The norns

Are we fated from birth or do we have free will?

  • Predestination, Fate

    Votes: 0 0.0%

  • Total voters
In the East I wove
In the West I wound
To the North I cast

Fate is an odd topic. It is at once both ancient and prevalent, trampled and pined over. It is the question that concerns the whole species- the future, the role of time in all things. Being such a strange topic considered at some point by every member of the race, it has been represented and artistically milled in dozens of fashions across a myriad of cultures, but none so innately concerned as in the west. Since the time of Plato and before, being best put in the doctrine of Recollection, time has traditionally been best viewed by the man standing in the middle of it, in the present. Behind him he looks to the past, and forward to the future.

Why this fit so well into western thought, all the way to modernity and now still, might appeal to the ongoing discourse concerning the recurrence of threes. In any case, ancient cultures recognized time, and fate’s function alongside it (or being one in the same for that matter) in terms of this triad. Presumably from even before the time of Plato, none deified their tri-parted representation of fate for as long as the Norse, the world’s longest lasting major pagan culture, the Sami tribes of northern Scandinavia not converting to Christianity until the 18th century. They called their keepers of fate the Norns, and the beautiful simplicity in which they embody such a complex, frightfully inescapable topic is enough to let one understand why their presence prevailed in northern heathendom for so long.

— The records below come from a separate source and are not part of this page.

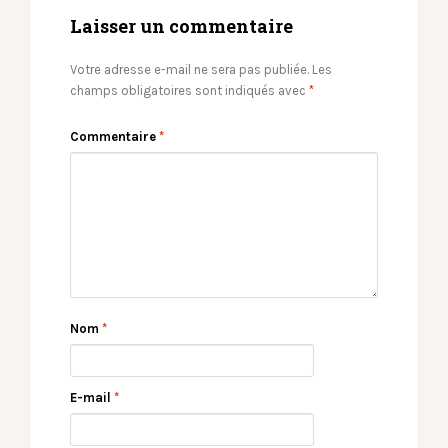
Laisser un commentaire
Votre adresse e-mail ne sera pas publiée.
Les
champs obligatoires sont indiqués avec
*
Commentaire
*
Nom
*
E-mail
*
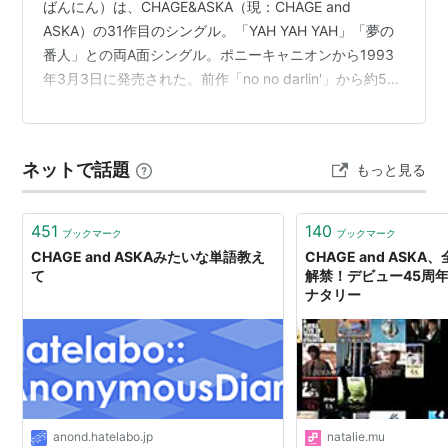
ばんにん）は、CHAGE&ASKA（現：CHAGE and
ASKA）の31作目のシングル。「YAH YAH YAH」「夢の
番人」との両A面シングル。ポニーキャニオンから1993
年3月3日に発売された。前作「no no darlin'」から約5か
月ぶりとなる作品。公式サイトでは、「YAH YAH YAH」
のみがA面として扱われているが、オリコンでは「YAH
YAH YAH/夢の番人」と両A面シングルとして扱われてい
ネットで話題
もっと見る
る。また、CDジャケットでも両A面シングルで表記され
たデザインが存在している。当時所属していたレコード
会社のポニーキャニ…
451
140
ブックマーク
ブックマーク
CHAGE and ASKAみたいな単語教え
CHAGE and ASK
て
解禁！デビュー45周年
ナタリー
anond.hatelabo.jp
natalie.mu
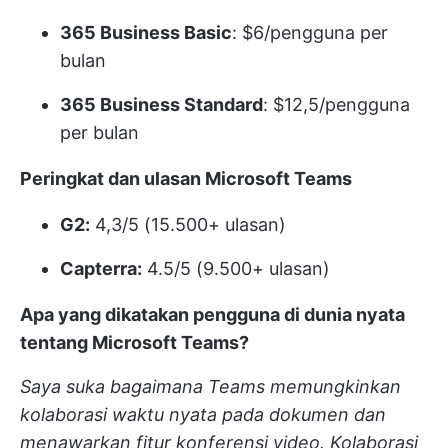
365 Business Basic
: $6/pengguna per
bulan
365 Business Standard
: $12,5/pengguna
per bulan
Peringkat dan ulasan Microsoft Teams
G2:
4,3/5 (15.500+ ulasan)
Capterra:
4.5/5 (9.500+ ulasan)
Apa yang dikatakan pengguna di dunia nyata
tentang Microsoft Teams?
Saya suka bagaimana Teams memungkinkan
kolaborasi waktu nyata pada dokumen dan
menawarkan fitur konferensi video. Kolaborasi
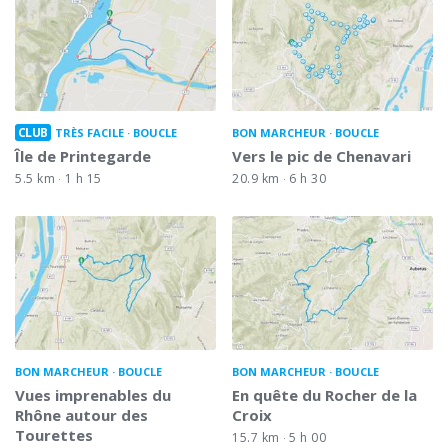
CLUB
TRÈS FACILE
BOUCLE
BON MARCHEUR
BOUCLE
Île de Printegarde
Vers le pic de Chenavari
5.5 km
1 h 15
20.9 km
6 h 30
BON MARCHEUR
BOUCLE
BON MARCHEUR
BOUCLE
Vues imprenables du
En quête du Rocher de la
Rhône autour des
Croix
Tourettes
15.7 km
5 h 00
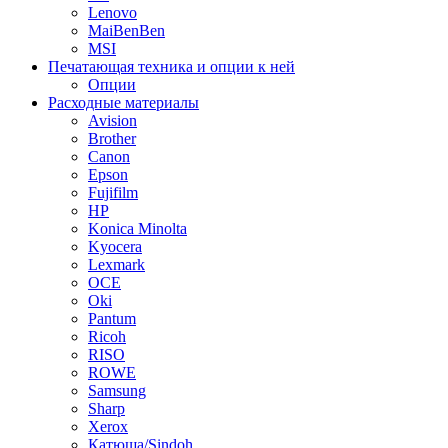
Lenovo
MaiBenBen
MSI
Печатающая техника и опции к ней
Опции
Расходные материалы
Avision
Brother
Canon
Epson
Fujifilm
HP
Konica Minolta
Kyocera
Lexmark
OCE
Oki
Pantum
Ricoh
RISO
ROWE
Samsung
Sharp
Xerox
Катюша/Sindoh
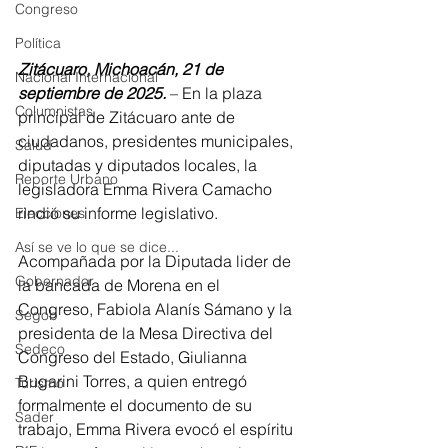
Congreso
Política
Zitácuaro, Michoacán, 21 de 
Nacional Internacional
septiembre de 2025. 
– En la plaza 
Columnistas
principal de Zitácuaro ante de 
ciudadanos, presidentes municipales, 
Salud
diputadas y diputados locales, la 
Reporte Urbano
legisladora Emma Rivera Camacho 
rindió su informe legislativo.
Elecciones
Así se ve lo que se dice...
Acompañada por la Diputada lider de 
Gobernador
la bancada de Morena en el 
Congreso, Fabiola Alanís Sámano y la 
Segob
presidenta de la Mesa Directiva del 
Sedeco
Congreso del Estado, Giulianna 
Bugarini Torres, a quien entregó 
Turismo
formalmente el documento de su 
Sader
trabajo, Emma Rivera evocó el espíritu 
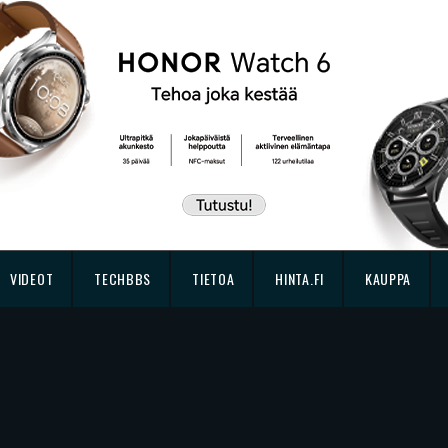
VIDEOT
TECHBBS
TIETOA
HINTA.FI
KAUPPA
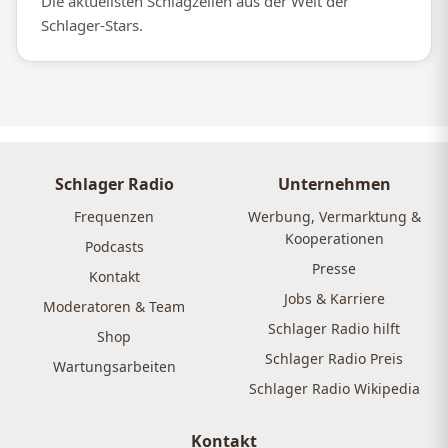
Die aktuellsten Schlagzeilen aus der Welt der
Schlager-Stars.
Schlager Radio
Unternehmen
Frequenzen
Werbung, Vermarktung &
Kooperationen
Podcasts
Presse
Kontakt
Jobs & Karriere
Moderatoren & Team
Schlager Radio hilft
Shop
Schlager Radio Preis
Wartungsarbeiten
Schlager Radio Wikipedia
Kontakt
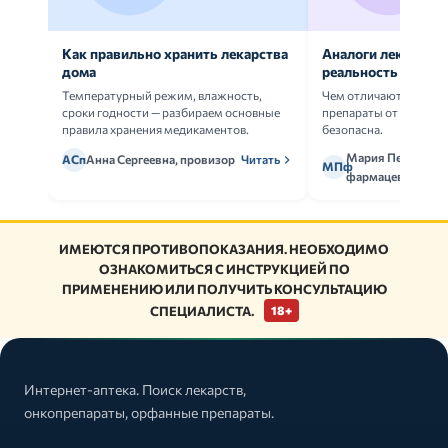
Как правильно хранить лекарства
Аналоги лекарств:
дома
реальность
Температурный режим, влажность,
Чем отличаются ориг
сроки годности — разбираем основные
препараты от дженери
правила хранения медикаментов.
безопасна.
Мария Петрова,
АСп
Анна Сергеевна, провизор
Читать
МПф
фармацевт
ИМЕЮТСЯ ПРОТИВОПОКАЗАНИЯ. НЕОБХОДИМО
ОЗНАКОМИТЬСЯ С ИНСТРУКЦИЕЙ ПО
ПРИМЕНЕНИЮ ИЛИ ПОЛУЧИТЬ КОНСУЛЬТАЦИЮ
СПЕЦИАЛИСТА.
18+
Интернет-аптека. Поиск лекарств,
онкопрепараты, орфанные препараты.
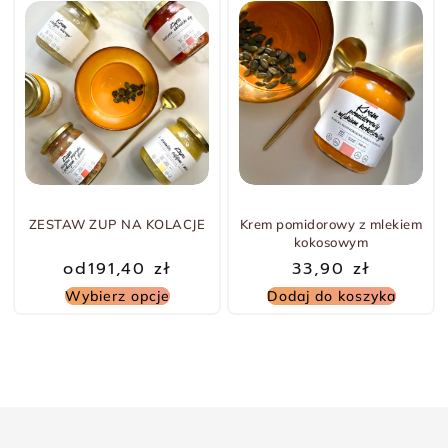
-5% TANIEJ
ZESTAW ZUP NA KOLACJE
Krem pomidorowy z mlekiem
kokosowym
od
191,40
zł
33,90
zł
Wybierz opcje
Dodaj do koszyka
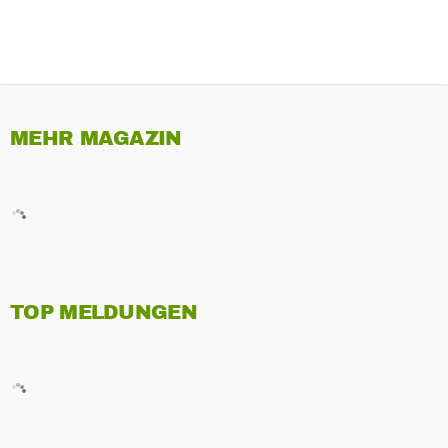
MEHR MAGAZIN
TOP MELDUNGEN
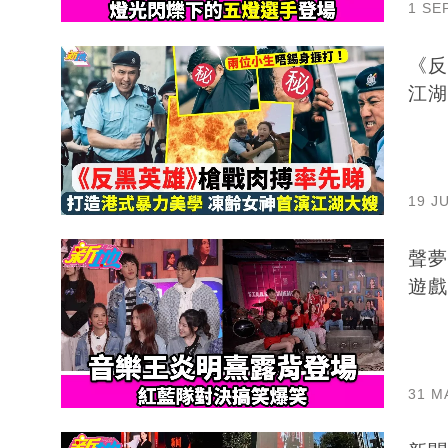
1 SE
《反
江湖
19 J
聲夢
遊戲
31 M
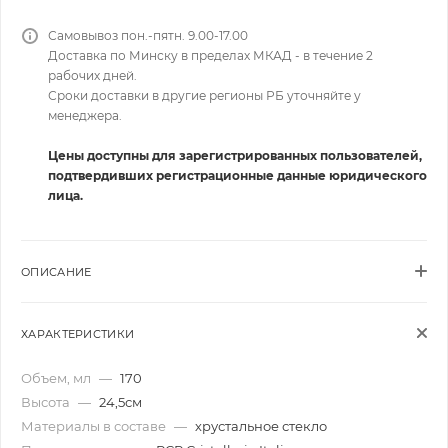
Самовывоз пон.-пятн. 9.00-17.00
Доставка по Минску в пределах МКАД - в течение 2
рабочих дней.
Сроки доставки в другие регионы РБ уточняйте у
менеджера.
Цены доступны для зарегистрированных пользователей,
подтвердивших регистрационные данные юридического
лица.
ОПИСАНИЕ
ХАРАКТЕРИСТИКИ
Объем, мл
—
170
Высота
—
24,5см
Материалы в составе
—
хрустальное стекло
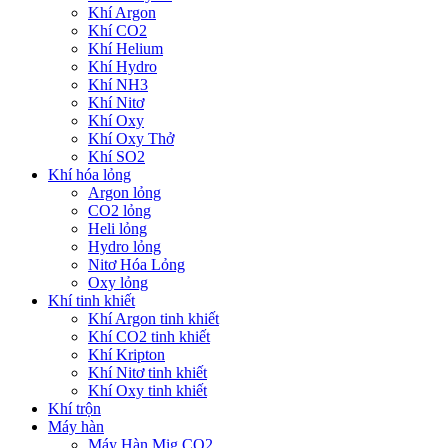
Khí Argon
Khí CO2
Khí Helium
Khí Hydro
Khí NH3
Khí Nitơ
Khí Oxy
Khí Oxy Thở
Khí SO2
Khí hóa lỏng
Argon lỏng
CO2 lỏng
Heli lỏng
Hydro lỏng
Nitơ Hóa Lỏng
Oxy lỏng
Khí tinh khiết
Khí Argon tinh khiết
Khí CO2 tinh khiết
Khí Kripton
Khí Nitơ tinh khiết
Khí Oxy tinh khiết
Khí trộn
Máy hàn
Máy Hàn Mig CO2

I’m doing some research on these beings and plan to post as I go along, hoping to get feedback as well as opinions, responses, questions or anything at all on the topic. I found this research to be worthwhile because the fiction of every European language is littered with the appearances of the triad of fates and its permutations. It comes up in, as mentioned before, the mythologies of the Mediterranean to the Baltic, in Shakespeare with the “weird” sisters who prophesize to Macbeth, even in Frank Herbert’s Dune with “the weirding way” taught by witches who can see into the future.
So, to get started, anyone have any more examples of any of the following?
  • · Fate or time being represented by string, rope, or twine, or anything of the sort (a web maybe)
  • · Time being divided into thirds
  • · Women having prophetic powers
  • · Predestination
  • · Fate being decided at birth
Looking forward to your input!

Rhonda Tharp

Active Member
Hello, I liked your post and it reminded me of a few things that I have come across over the years. I'm not sure if you are already familiar with the names of the Norns: Urth, Verthandi and Skuld. (Fate, Being and Necessity) These are very similar to the Egyptian goddess of past, present and future "Become, Becoming and Shall Be." Celtic Brigid had several statues with three faces that made reference to her triad of powers "healing, light, (wisdom - not sure) ... but it also references the past, present and future. These also remind me of the Hindu gods Brahma, Vishnu and Shiva and their consorts, Saraswati, Parvati and Lakshmi, in that they are triads but also resemble your reference to "creating the thread of life, maintaining the thread of life and cutting the thread of life." They are creator, preserver, destroyer aspects of Hindu beliefs. Pop culture references to your prophetic women might include the oracle in the Matrix and Tia Dalma in Pirates of the Caribbean.



New Member
I believe there is a little of both going on in our lives. I think there are some things that may be fated to happen but then again they could depend upon the path we choose to take at that time.